Bounding box prediction data:
• • • •
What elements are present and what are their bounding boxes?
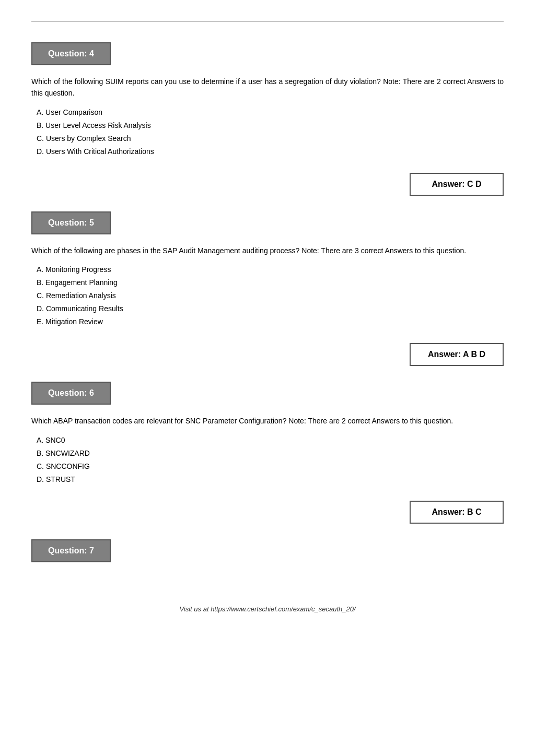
options-q5: A. Monitoring ProgressB. Engagement Plan… [31, 264, 504, 327]
option-item: D. STRUST [37, 474, 504, 485]
option-item: B. User Level Access Risk Analysis [37, 120, 504, 131]
top-divider [31, 21, 504, 21]
option-item: D. Users With Critical Authorizations [37, 146, 504, 157]
options-q6: A. SNC0B. SNCWIZARDC. SNCCONFIGD. STRUST [31, 435, 504, 485]
question-header-q5: Question: 5 [31, 211, 111, 234]
question-header-q7: Question: 7 [31, 539, 111, 562]
question-block-q7: Question: 7 [31, 539, 504, 573]
option-item: D. Communicating Results [37, 303, 504, 314]
answer-box-q4: Answer: C D [410, 173, 504, 196]
options-q4: A. User ComparisonB. User Level Access R… [31, 107, 504, 157]
question-text-q4: Which of the following SUIM reports can … [31, 76, 504, 99]
question-text-q6: Which ABAP transaction codes are relevan… [31, 415, 504, 427]
option-item: C. SNCCONFIG [37, 461, 504, 472]
answer-box-q6: Answer: B C [410, 501, 504, 524]
option-item: A. SNC0 [37, 435, 504, 446]
question-header-q4: Question: 4 [31, 42, 111, 65]
question-header-q6: Question: 6 [31, 382, 111, 405]
option-item: C. Users by Complex Search [37, 133, 504, 144]
answer-box-q5: Answer: A B D [410, 343, 504, 366]
option-item: A. User Comparison [37, 107, 504, 118]
option-item: B. SNCWIZARD [37, 448, 504, 459]
answer-wrapper-q4: Answer: C D [31, 173, 504, 196]
question-text-q5: Which of the following are phases in the… [31, 245, 504, 256]
footer-link: Visit us at https://www.certschief.com/e… [31, 604, 504, 615]
option-item: A. Monitoring Progress [37, 264, 504, 275]
option-item: B. Engagement Planning [37, 277, 504, 288]
option-item: E. Mitigation Review [37, 316, 504, 327]
question-block-q6: Question: 6Which ABAP transaction codes … [31, 382, 504, 485]
answer-wrapper-q5: Answer: A B D [31, 343, 504, 366]
question-block-q4: Question: 4Which of the following SUIM r… [31, 42, 504, 157]
answer-wrapper-q6: Answer: B C [31, 501, 504, 524]
question-block-q5: Question: 5Which of the following are ph… [31, 211, 504, 327]
option-item: C. Remediation Analysis [37, 290, 504, 301]
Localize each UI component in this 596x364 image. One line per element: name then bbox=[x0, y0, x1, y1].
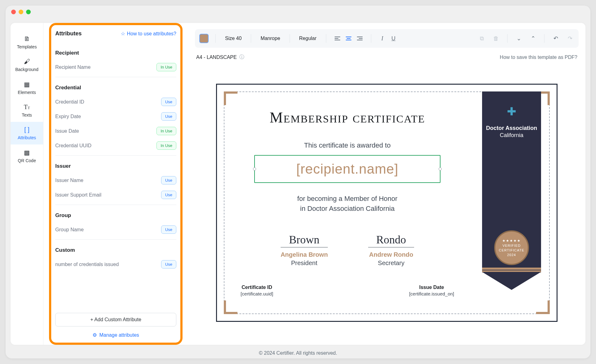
• • • •
* _WHAT YOU SHOULD DO_
Look for the word "Monitoring" in the records above, count the lines that hold it, and give only that number.

* _RESULT_
2